**EXERCISE**
Each entry must be given again exactly as it appears, with images excluded.

*** LISTED RECORDS ***

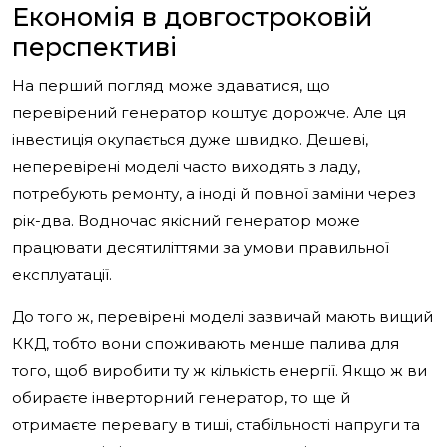
Економія в довгостроковій
перспективі
На перший погляд може здаватися, що
перевірений генератор коштує дорожче. Але ця
інвестиція окупається дуже швидко. Дешеві,
неперевірені моделі часто виходять з ладу,
потребують ремонту, а іноді й повної заміни через
рік-два. Водночас якісний генератор може
працювати десятиліттями за умови правильної
експлуатації.
До того ж, перевірені моделі зазвичай мають вищий
ККД, тобто вони споживають менше палива для
того, щоб виробити ту ж кількість енергії. Якщо ж ви
обираєте інверторний генератор, то ще й
отримаєте перевагу в тиші, стабільності напруги та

*** End of LISTED RECORDS ***

**EXERCISE SOLUTION**
Економія в довгостроковій
перспективі
На перший погляд може здаватися, що
перевірений генератор коштує дорожче. Але ця
інвестиція окупається дуже швидко. Дешеві,
неперевірені моделі часто виходять з ладу,
потребують ремонту, а іноді й повної заміни через
рік-два. Водночас якісний генератор може
працювати десятиліттями за умови правильної
експлуатації.
До того ж, перевірені моделі зазвичай мають вищий
ККД, тобто вони споживають менше палива для
того, щоб виробити ту ж кількість енергії. Якщо ж ви
обираєте інверторний генератор, то ще й
отримаєте перевагу в тиші, стабільності напруги та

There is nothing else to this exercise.